The project received preliminary approval for an investment incentive valued at up to $3.4 million from the Kentucky Economic Development Finance Authority. The agency also approved up to $600,000 in tax incentives.
Operations are expected to begin in the third quarter of 2026.
Anthro Energy will bring a $142 million battery materials factory to Kentucky
Alameda, Calif.-based Anthro Energy plans to establish a battery materials manufacturing facility in Louisville, Ky. Mayor Craig Greenberg announced on December 12.
The 25 GWh factory will be capable of manufacturing 12,000 metric tons per year of Anthro’s proprietary injectable phase change electrolyte, a material used for lithium-ion batteries in electric vehicles, defense and consumer electronics. according to a press release. The investment is expected to be created 110 factory jobs and support 390 construction jobs.
“By installing critical battery supply chain infrastructure, we are strengthening both our national security and our industrial base,” Joe Papp, Anthro’s chief technology officer, said in a statement. “We look forward to contributing to Kentucky’s leadership in the advanced battery economy.”
Anthro received a $24.9 million grant from the U.S. Department of Energy earlier this year to establish the “first large-scale, U.S.-owned and operated advanced electrolyte manufacturing facility.” It also received $18.4 million in investment tax credits under the Inflation Reduction Act.
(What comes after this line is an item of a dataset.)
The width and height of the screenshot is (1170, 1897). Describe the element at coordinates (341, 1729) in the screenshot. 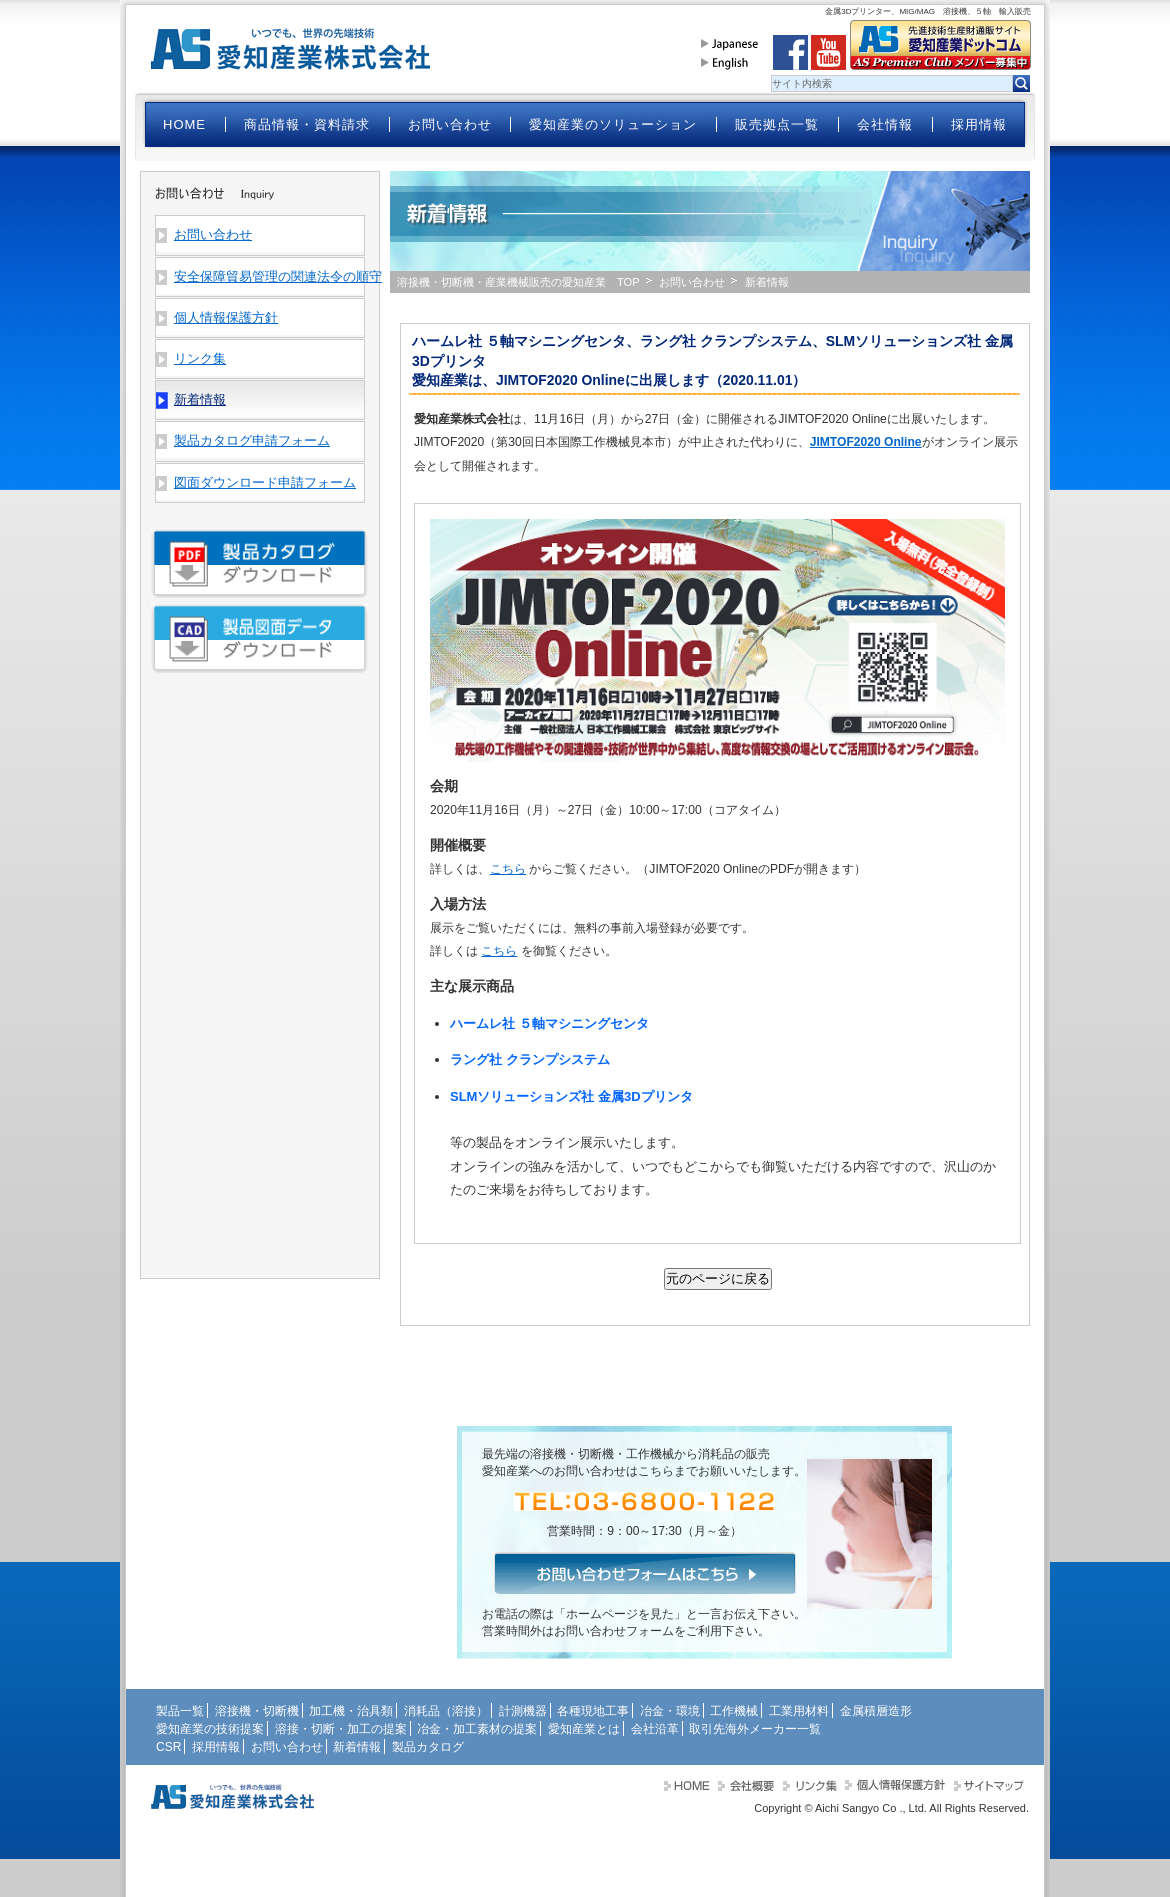 I see `溶接・切断・加工の提案` at that location.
In addition, Anthro said it is eligible for more than $3 million in grants and incentives from the Kentucky Cabinet for Economic Development for its project, including more than $2 million in job creation and payroll tax incentives.
Bad Boy Mowers selects Alabama for tractor plant
Batesville, Arkansas-based Bad Boy Mowers will spend $10.5 million to establish a tractor assembly plant in Monroeville, Alabama. Governor Kay Ivey announced on December 10.
The plant will be located in a former Vanity Fair underwear distribution center, where work is underway to transform the site, according to a press release. It is expected to have a capacity of around 9,000 tractors a year, once completed, and to provide 50 jobs in the area.
“Monroeville is truly excited about Bad Boy’s decision to locate here and begin production in the very near future,” Mike Colquett, executive director of the Monroeville/Monroe County Economic Development Authority, said in a statement.
Founded in 2002, Bad Boy became popular among landowners and homeowners for its zero-turn mowers. The company has since expanded into tractors, hand tools and utility work vehicles.
The project is eligible for state jobs and investment credits valued at $3.4 million, according to the Alabama Department of Commerce.